D Shashikumar, general secretary of the Associated Managements of Primary and Secondary Schools in Karnataka said it is inevitable for schools to welcome back students in full strength although the timing “looked unfavourable”.
Even as schools (from Class 6) and pre-university colleges (where classes equivalent to Class 9 and 12 are held) in Karnataka have been asked to conduct classes at 100 per cent capacity from Friday, the schools and parents are wary of their wards stepping into campuses as an anticipated third wave of the pandemic continues to loom over their head.

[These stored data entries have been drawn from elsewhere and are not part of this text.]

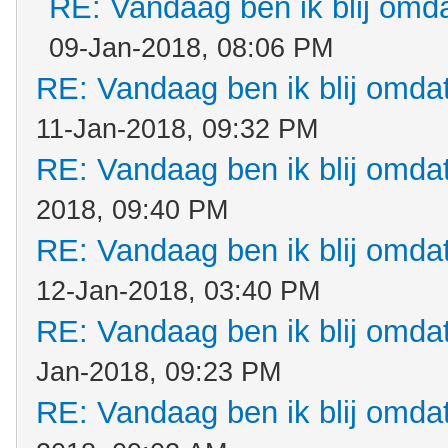
RE: Vandaag ben ik blij omdat
09-Jan-2018, 08:06 PM
RE: Vandaag ben ik blij omdat.
11-Jan-2018, 09:32 PM
RE: Vandaag ben ik blij omdat.
2018, 09:40 PM
RE: Vandaag ben ik blij omdat.
12-Jan-2018, 03:40 PM
RE: Vandaag ben ik blij omdat.
Jan-2018, 09:23 PM
RE: Vandaag ben ik blij omdat.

D Shashikumar, general secretary of the Associated Managements of Primary and Secondary Schools in Karnataka (KAMS) told indianexpress.com it is inevitable for schools to welcome back students in full strength although the timing “looked unfavourable”.

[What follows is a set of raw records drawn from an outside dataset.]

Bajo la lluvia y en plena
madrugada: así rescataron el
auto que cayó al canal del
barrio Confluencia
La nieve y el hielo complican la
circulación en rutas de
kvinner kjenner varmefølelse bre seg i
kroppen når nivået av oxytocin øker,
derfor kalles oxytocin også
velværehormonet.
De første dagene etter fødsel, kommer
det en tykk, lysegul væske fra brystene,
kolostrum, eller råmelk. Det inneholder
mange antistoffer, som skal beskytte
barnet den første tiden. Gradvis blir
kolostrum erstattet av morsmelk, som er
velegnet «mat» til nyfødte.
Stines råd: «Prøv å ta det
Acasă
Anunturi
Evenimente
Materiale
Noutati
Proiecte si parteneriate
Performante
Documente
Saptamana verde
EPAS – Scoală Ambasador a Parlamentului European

“We had to compensate for the learning deficit that the students have been subjected to for the last 18 months at least now. However, schools have been reminded that adhering to all Covid guidelines is very important. The situation at large (of the pandemic) has overburdened private schools in total,” he said.
He added that school management and teachers will be more stressed than during the lockdown days. “Teachers have no other choice but to play a double role by being present at both offline and online academic sessions as we expect at least a few parents will not prefer sending their wards to schools yet,” he said.

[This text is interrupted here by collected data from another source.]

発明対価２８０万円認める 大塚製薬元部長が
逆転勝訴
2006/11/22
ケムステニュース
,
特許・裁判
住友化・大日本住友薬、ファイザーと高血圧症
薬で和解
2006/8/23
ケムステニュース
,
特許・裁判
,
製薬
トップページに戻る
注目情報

As per the standard operating procedures (SoPs) issued earlier by the government, a maximum of two students will be allowed to be seated on a bench, with each bench placed at a sufficient distance from the other.
“This seems to be a major challenge for budget schools like ours as we face infrastructural limitations to do so. However, we are now planning on how to ensure all our children are kept off the infection while at school as they have already missed out on school a lot,” the headmistress of a private school in Malleshwaram said.
The recent reports of students contracting Covid-19 once classes resumed have left a section of parents worried. “While we would like to believe such instances were isolated ones, sending out our children without them being vaccinated against Covid-19 is still a risk. However, they cannot be kept at home for a longer while as their exposure to screens at home and limited interactions with peers have already had a toll on their well-being,” Renu S, a parent of two students (one each in Class 6 and Class 10) of a private school in South Bengaluru said.
Meanwhile, the state government is yet to take a decision on reopening schools for primary classes up to the fifth standard. Primary and Secondary Education Minister B C Nagesh hinted that a decision would be taken only after the Dasara vacation, scheduled to be from October 10 to 20.
“Experts from the Covid-19 Technical Advisory Committee have asked us to wait and watch the situation, keeping in mind the rise in viral fever and dengue cases. A meeting will be convened after the Dasara holidays to decide on reopening primary schools,” he said.
Earlier, offline classes were permitted to be held in batches for students of classes 9 to 12 from August 23 and for students of classes 6 to 8 from September 6.